Wednesday, November 29, 2006

In Which There Are Neither Sparks Nor Fireworks

A few days passed. Understand that an air force base, and in particular this air force base, is a huge place. Almost its own city. In fact, you could enter this particular base from two different cities, if you can believe that.

Within the base are internal hitchhiking posts where soldiers can stand and wait for rides to the far reaches of the base. (As an aside, back in my day, soldiers hitchhiked all over the country. Now the risk of kidnapping is too high, so it's illegal for soldiers to hitchhike outside a base, but this was in the olden days.) My volunteers were spread out all over the base. We arranged rides for them to work in the morning, then rides to and from lunch, and rides back to our meeting point in the afternoon. During the day, when I wasn't busy hanging out in the PR office, I would hitchhike through the base to check on my volunteers and make sure they were all being treated properly.

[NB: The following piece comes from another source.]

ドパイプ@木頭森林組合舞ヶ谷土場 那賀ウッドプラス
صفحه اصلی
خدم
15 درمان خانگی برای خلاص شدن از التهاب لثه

On one such day, I had to get clear across the base, and a car stopped for me after just a moment. Over the course of the 10-minute ride, he driver, Y., and I chatted. He was very sweet and told me that he’d be happy to chauffeur me around any time. I thanked him. When I got where I was going, he even offered to wait for me and take me back to the center of the base, which made life much simpler. Nice guy.

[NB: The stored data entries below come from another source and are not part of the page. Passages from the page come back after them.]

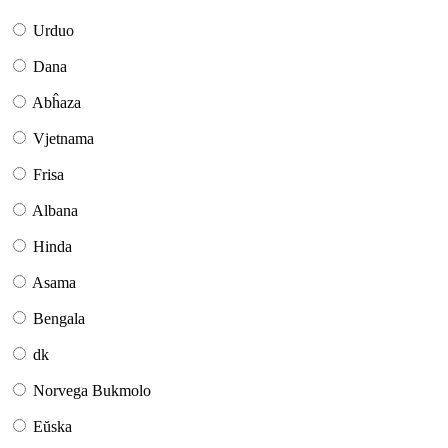
Urduo
Dana
Abĥaza
Vjetnama
Frisa
Albana
Hinda
Asama
Bengala
dk
Norvega Bukmolo
Eŭska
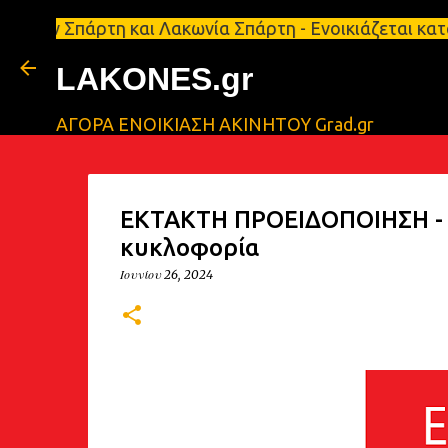
πάρτη και Λακωνία Σπάρτη - Ενοικιάζεται κατάστημα
LAKONES.gr
ΑΓΟΡΑ ΕΝΟΙΚΙΑΣΗ ΑΚΙΝΗΤΟΥ Grad.gr
ΕΚΤΑΚΤΗ ΠΡΟΕΙΔΟΠΟΙΗΣΗ - 
κυκλοφορία
Ιουνίου 26, 2024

Later that same day, Ms. Sweetheart and I were trekking across the base trying to track down one or two of my volunteers who had somehow been relocated. As we crossed through a few different squadrons, the loudspeaker blared. “G, call operations.”

“Oh, hey,” said Ms. Sweetheart. “Do you want to meet G? He’s the one you spoke with on the phone the other day.”

“Um, sure, OK,” I said, shrugging my shoulders. “Got nothing better to do.”

She led me into an office. There was an outer room where a secretary normally sat, and then an inner office for the officer. The secretary’s office was empty, but noise and laughter beckoned from the inner sanctum. We made our way forward and stopped. And stared.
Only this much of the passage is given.